EDIT: hopefully clarified the problem and corrected the first dataframe to match the result dataframe
example dataframe.
df = pd.DataFrame({'recipe':['meal 1','meal 2', 'meal 3', 'meal 4','meal 5'],'vegetable':['carrot','carrot','beets','carrot','artichoke'],'fruit':['banana','apple','banana','banana','banana'],'protein':['beef','chicken','beef','fish','fish'],'calories':[10, 50, 100, 150, 200]})
Assuming it's ordered (here by calories ASC) I'm trying to add a new column named 'master meal' to the DataFrame.This column will contain the name of the first recipe that shares a significant overlap in ingredients with the current recipe. A significant overlap is defined as sharing at least two ingredients.
If a recipe has already been used as a 'master meal' or has a 'master meal' assigned to it, it should not be considered for subsequent rows.

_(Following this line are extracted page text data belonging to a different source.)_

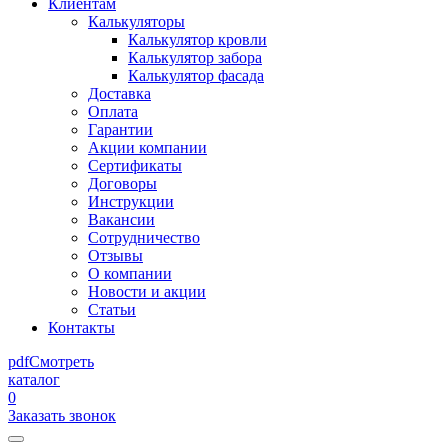
Клиентам
Калькуляторы
Калькулятор кровли
Калькулятор забора
Калькулятор фасада
Доставка
Оплата
Гарантии
Акции компании
Сертификаты
Договоры
Инструкции
Вакансии
Сотрудничество
Отзывы
О компании
Новости и акции
Статьи
Контакты
pdf
Смотреть
каталог
0
Заказать звонок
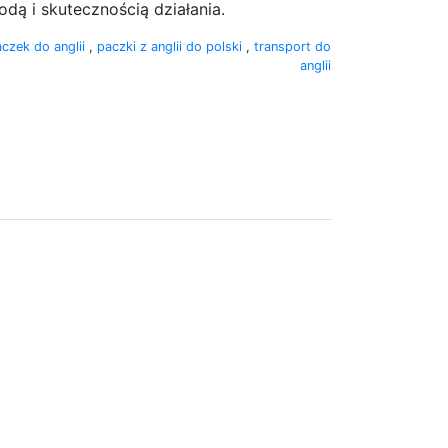
dą i skutecznością działania.
aczek do anglii
,
paczki z anglii do polski
,
transport do
anglii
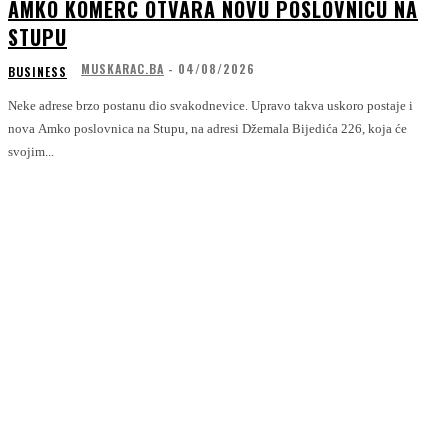
AMKO KOMERC OTVARA NOVU POSLOVNICU NA
STUPU
MUSKARAC.BA
-
04/08/2026
BUSINESS
Neke adrese brzo postanu dio svakodnevice. Upravo takva uskoro postaje i
nova Amko poslovnica na Stupu, na adresi Džemala Bijedića 226, koja će
svojim...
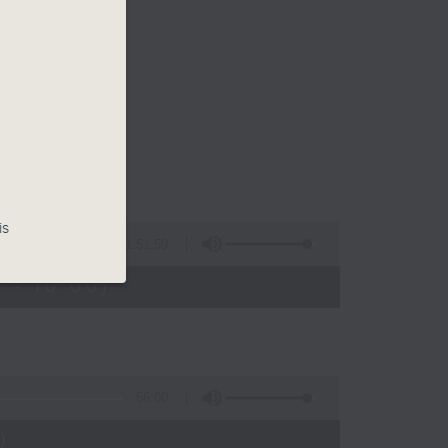
is
1:51:59
 - 10:00)
56:00
)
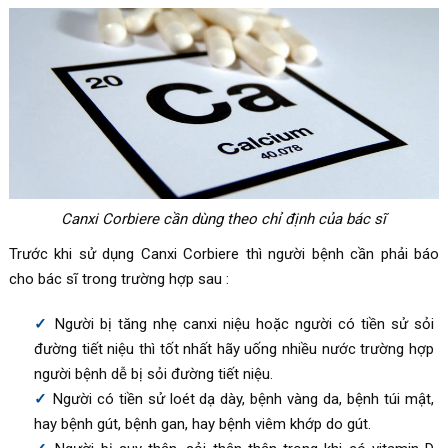
Canxi Corbiere cần dùng theo chỉ định của bác sĩ
Trước khi sử dụng
Canxi Corbiere thì người bệnh cần phải báo
cho bác sĩ trong trường hợp sau
:
Người bị tăng nhẹ canxi niệu hoặc người có tiền sử sỏi
đường tiết niệu thì tốt nhất hãy uống nhiều nước trường hợp
người bệnh dễ bị sỏi đường tiết niệu.
Người có tiền sử loét dạ dày, bệnh vàng da, bệnh túi mật,
hay bệnh gút, bệnh gan, hay bệnh viêm khớp do gút.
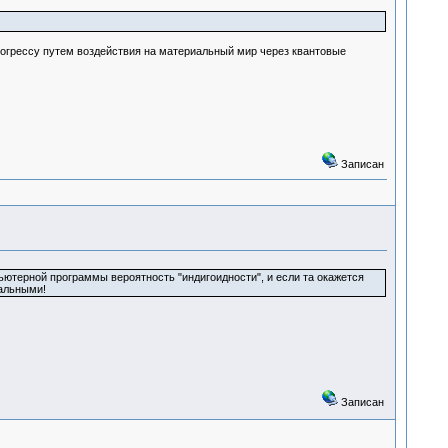
рогрессу путем воздействия на материальный мир через квантовые
Записан
ьютерной программы вероятность "индигоидности", и если та окажется
альными!
Записан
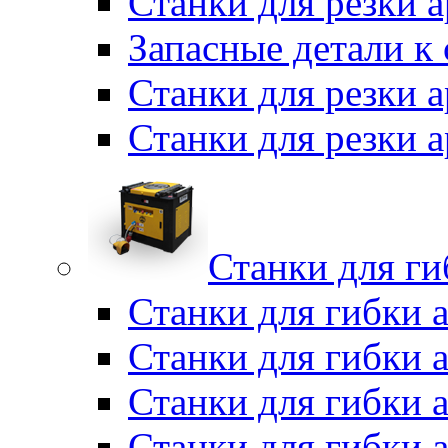
Станки для резки 
Запасные детали к
Станки для резки 
Станки для резки
Станки для г
Станки для гибки 
Станки для гибки 
Станки для гибки 
Станки для гибки 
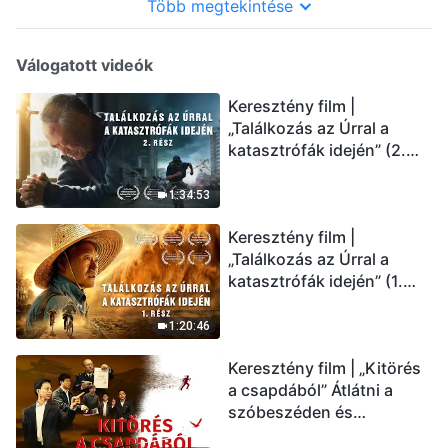
Több megtekintése
Válogatott videók
Keresztény film |
„Találkozás az Úrral a
katasztrófák idején” (2.
rész) Az utolsó napok
csapásai közelednek.
1:34:53
Hogyan juthatunk be Isten
Keresztény film |
országába? (Magyar
„Találkozás az Úrral a
szinkron)
katasztrófák idején” (1.
rész) A nagy katasztrófák
mögötti igazság sokkoló
1:20:46
lesz! (Magyar szinkron)
Keresztény film | „Kitörés
a csapdából” Átlátni a
szóbeszéden és
üdvözölni az Úr Jézust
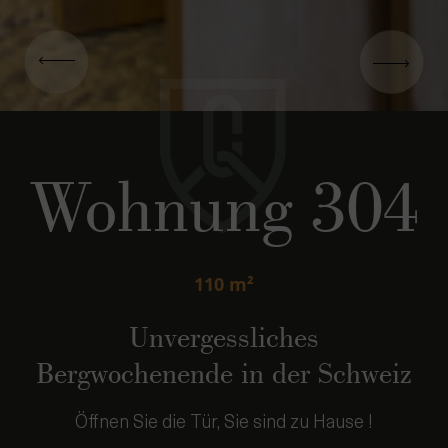
Wohnung 304
110 m²
Unvergessliches
Bergwochenende in der Schweiz
Öffnen Sie die Tür, Sie sind zu Hause !
Sich erholen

in this example, the result would be:
df = pd.DataFrame({'recipe':['meal 1','meal 2', 'meal 3', 'meal 4','meal 5'],'vegetable':['carrot','carrot','beets','carrot','artichoke'],'fruit':['banana','apple','banana','banana', 'banana'],'protein':['beef','chicken','beef','fish', 'fish'],'calories':[10, 50, 100, 150, 200],'master meal': ['meal 1',None,'meal 1','meal 1', None]})
(ie. 'meal 5' won't get the master meal value set to 'meal 4' because 'meal 4' has been tagged already)
I was able to build something with apply() where I compared each row to the rest of the data frame, but as you can imagine, it didn't work too well when applied to a bigger dataset.I scratched my head all day to find a vectorized approach without success.
Maybe you have a better idea? I don't know how I can avoid looping through the dataframe or if so, doing it efficiently.